Opa, opa, opa. Samantha quem terminou com o guri. Tenho que anotar no meu mapa mental.

— Que saco, Charlie! Tu queria que eu fizesse o quê? Assistisse a porra do guri que eu gosto se matando, e eu tentando ajudar e sendo ignorada? Tu foi um ridículo comigo e nem era pra gente ainda tá falando disso!

— Então por que ainda tá aqui? Para de se importar comigo então! Eu vou usar o que eu quiser e ninguém tem nada a ver com isso porque quando eu precisei de ajuda ninguém tava nem aí! E daí que eu tô me matando? Talvez seja isso mesmo!

Eu sabia que era o Charlie bêbado e chapado que estava dizendo isso — e mesmo assim eu estava impressionado em como o seu português era bom até nesse estado.

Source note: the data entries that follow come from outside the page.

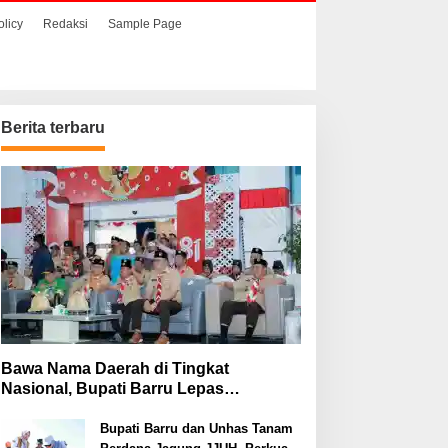
olicy
Redaksi
Sample Page
Berita terbaru
Bawa Nama Daerah di Tingkat
Nasional, Bupati Barru Lepas
Kontingen Jambore Nasional XII
Bupati Barru dan Unhas Tanam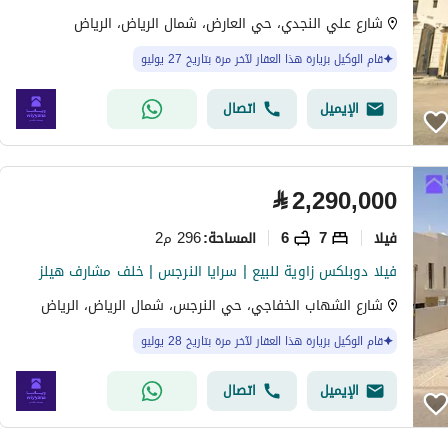
شارع علي النجدي، حي العارض، شمال الرياض، الرياض
قام الوكيل بزيارة هذا العقار لآخر مرة بتاريخ 27 يوليو
الإيميل
اتصال
⃁
2,290,000
فیلا
7
6
296 م2
المساحة
:
فيلا دوبلكس زاوية للبيع | سرايا النرجس | خلف مشارف هيلز
شارع الشهاب الخفاجي، حي النرجس، شمال الرياض، الرياض
قام الوكيل بزيارة هذا العقار لآخر مرة بتاريخ 28 يوليو
الإيميل
اتصال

Mesmo assim, eu não podia deixar de me preocupar.

Saí da conversa e olhei todas as notificações de comentários e mensagens, lendo-as pela barra de notificações para não saírem da tela. Várias pessoas entravam em contato para dizer como estavam agradecidas pelo seu livro falar sobre transgeneridade, e porque ele falava sobre isso e aquilo de forma aberta e muita gente se identificava.

Bloqueei a tela novamente e virei para o lado. Charlie dormia profundamente agarrado ao travesseiro, como uma criança abraçaria um ursinho de dormir. Nem parecia o mesmo de ontem à noite, ou o mesmo das mensagens com Samantha.

Ter aquele guri por perto estava sendo muito mais difícil do que eu imaginava.